Erdoğan Toprak: 'İktidar yaklaşan döviz kıtlığı krizini geciktirmeye çalışıyor'

CHP Genel Başkan Koordinatör Başdanışmanı Erdoğan Toprak, “İktidar, rezervleri tükettiği, hazine ve kamu bankalarının kasasını boşalttığı için kendisine bağlı medya üzerinden sanal döviz bolluğu öyküleriyle süreci yönetmeye, yaklaşan döviz kıtlığı krizini geciktirmeye çalışıyor” dedi.

cumhuriyet.com.tr

CHP Genel Başkan Koordinatör Başdanışmanı, CHP İstanbul Milletvekili Erdoğan Toprak, haftalık değerlendirme raporunu bugün yayımladı.

Toprak’ın değerlendirmeleri özetle şöyle:

“AK Parti, 2002’de iktidara gelirken 3Y olarak adlandırdıkları; ‘Yolsuzluk, Yoksulluk ve Yasaklarla’ mücadeleyi, yargı ve devlet kurumları üzerindeki vesayeti kaldırmayı vaat etmişti. Bugün gelinen noktada, yolsuzluklar ve yasaklar iktidarın kılcal damarlarına kadar yerleşerek derinleşti. Yoksulluk, iktidar seçkinleri dışında toplumun her hücresinde en acı şekilde yaşanıyor.
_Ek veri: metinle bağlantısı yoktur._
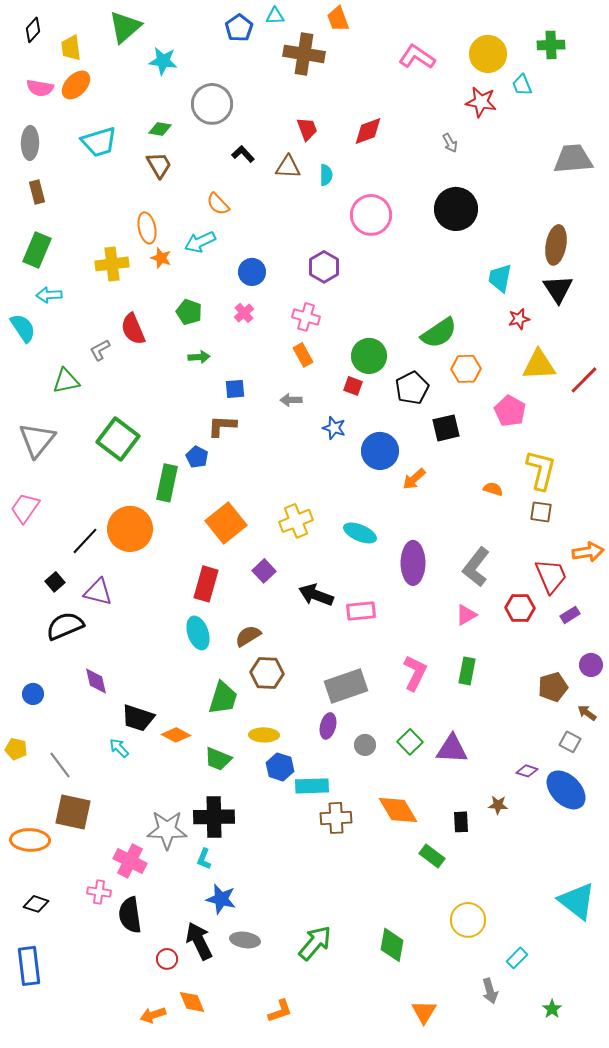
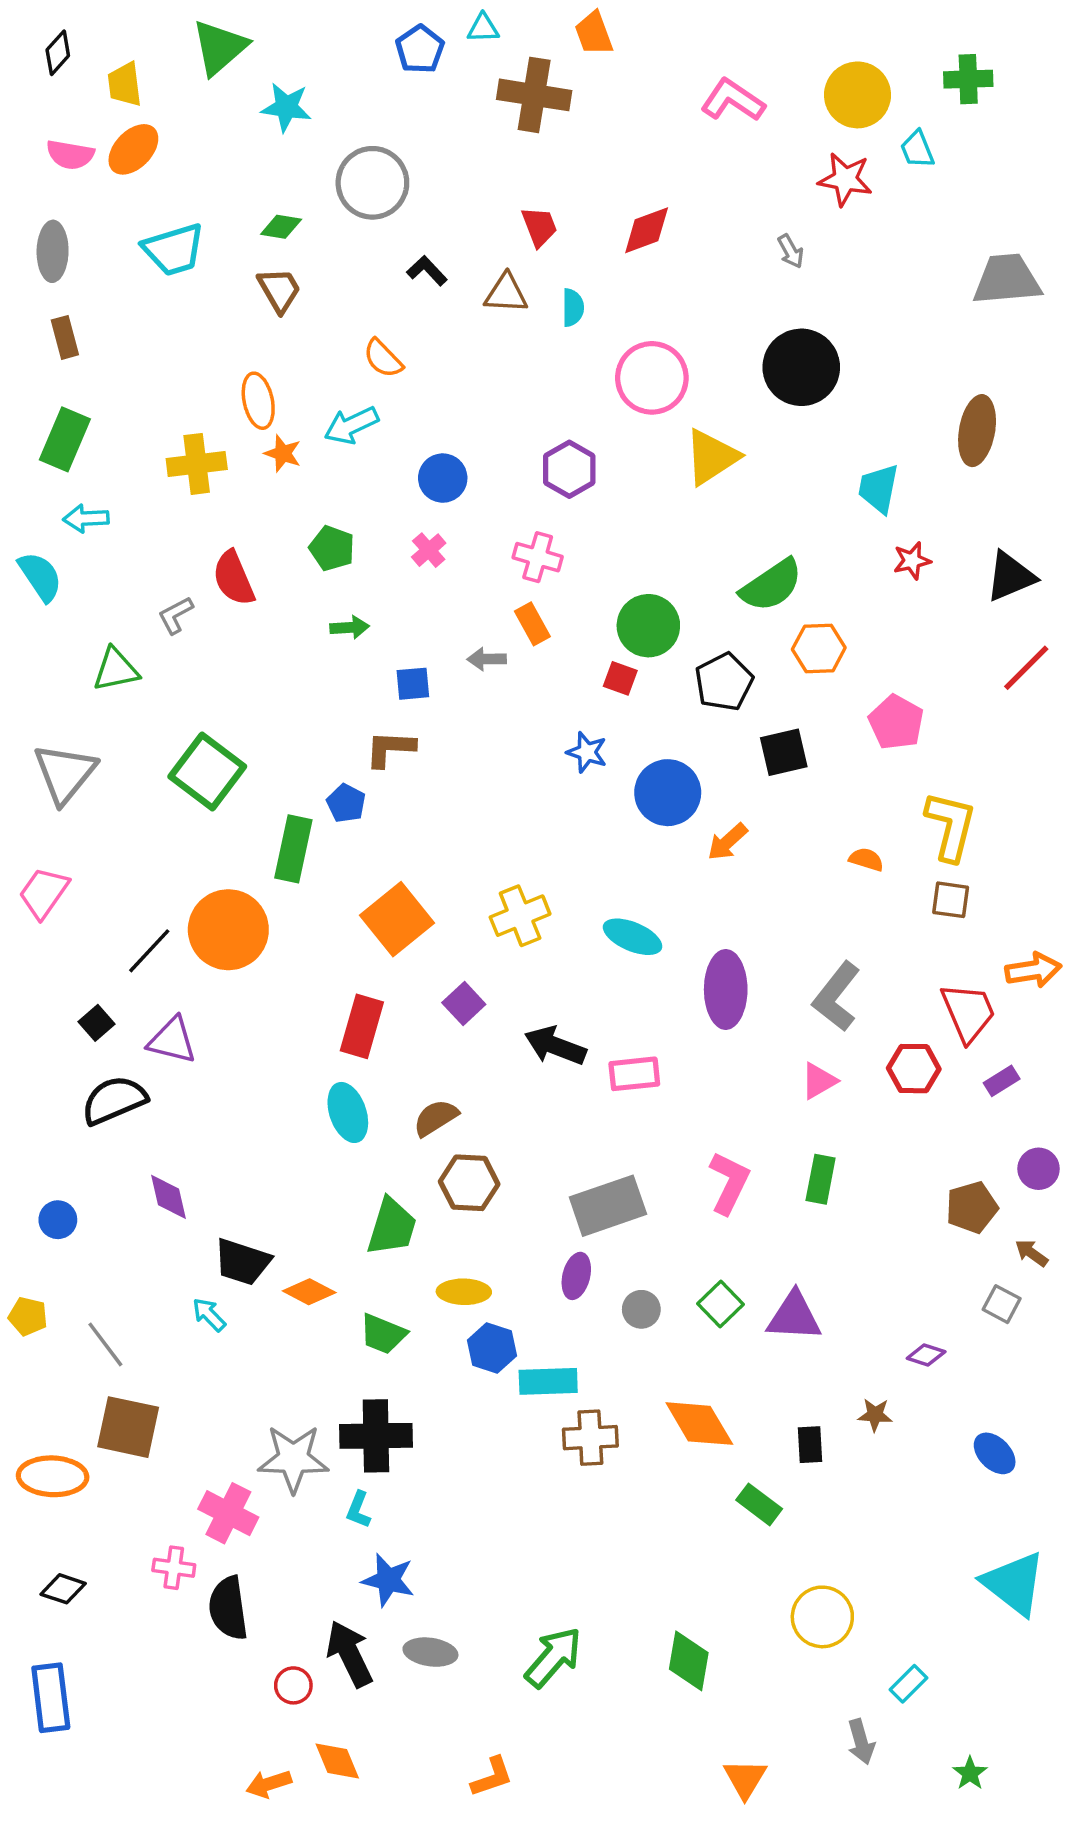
black triangle: (558, 289) -> (1010, 576), moved, turned 40
yellow triangle: (539, 365) -> (712, 457), moved, turned -30
gray arrow: (291, 400) -> (487, 659), moved
blue ellipse: (566, 790) -> (995, 1453), moved, size x0.6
Yargının yanı sıra, Merkez Bankası, TÜİK, BDDK, SPK vb. bağımsız ekonomik kurumlar ile son torba yasada bedelsiz askerlik affı bahanesiyle Genelkurmay Başkanlığına yönelik değişiklikle TSK üzerindeki siyasi vesayet ağırlaşırken, medyaya dönük baskıları, yasakları ve cezaları artıran adımlarla 3Y vaadinin içinin boş olduğu, AK Parti’nin milleti aldattığı bir kez daha somutlaşıyor.
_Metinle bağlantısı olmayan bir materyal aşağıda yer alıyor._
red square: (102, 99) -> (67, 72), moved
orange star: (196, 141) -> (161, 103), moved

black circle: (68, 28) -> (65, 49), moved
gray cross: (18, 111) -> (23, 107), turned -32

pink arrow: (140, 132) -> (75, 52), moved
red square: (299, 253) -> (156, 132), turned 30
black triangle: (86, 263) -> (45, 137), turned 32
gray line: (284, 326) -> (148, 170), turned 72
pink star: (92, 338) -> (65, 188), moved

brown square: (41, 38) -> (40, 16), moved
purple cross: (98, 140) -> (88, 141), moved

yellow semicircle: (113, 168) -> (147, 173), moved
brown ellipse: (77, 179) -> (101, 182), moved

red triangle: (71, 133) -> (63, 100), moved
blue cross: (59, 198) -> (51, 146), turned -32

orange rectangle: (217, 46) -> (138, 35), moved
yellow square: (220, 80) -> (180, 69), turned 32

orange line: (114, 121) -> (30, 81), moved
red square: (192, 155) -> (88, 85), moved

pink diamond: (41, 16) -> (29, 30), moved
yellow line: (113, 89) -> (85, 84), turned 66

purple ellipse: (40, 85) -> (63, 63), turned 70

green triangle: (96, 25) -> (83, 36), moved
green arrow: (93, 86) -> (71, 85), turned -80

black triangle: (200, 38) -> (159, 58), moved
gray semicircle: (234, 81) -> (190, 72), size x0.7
“TÜRKİYE, DÜNYA ÖZGÜRLÜK ENDEKSİ’NDE UGANDA’NIN BİLE GERİSİNDE”

AK Parti’nin yasakları kaldırmayı, özgürlükleri genişletmeyi vaat ederek iktidara geldiği Türkiye, Dünya Özgürlük Endeksi’nde 2022 yılı itibarıyla 32 puanla, Uganda’nın bile gerisinde ve ‘özgür olmayan ülkeler’ kategorisinde. Toplantılar, yürüyüşlerin yasaklanması artık olağan hale gelirken, festivaller, konserler, üniversitelerin mezuniyet törenleri yasaklanıyor!

Cumhurbaşkanı Erdoğan yönetiminde Türkiye, kara para, yasa dışı yollarla kazançların aklanması, terörün finansmanı, uyuşturucu-silah ve insan kaçakçılığıyla, fuhuş şebekeleriyle, rüşvet ve yolsuzluklarla mücadele vb. alanlarda taahhüt ettiği adımları atmadığı, defalarca Varlık Barışı adı altında kara para aklama yasaları çıkarttığı için 2021 ekiminden bu yana OECD bünyesindeki Uluslararası Mali Eylem Görev Gücü’nün gri listesinde yer alıyor! İktidarın gri listeden çıkmak için hiçbir gayreti, adımı yok!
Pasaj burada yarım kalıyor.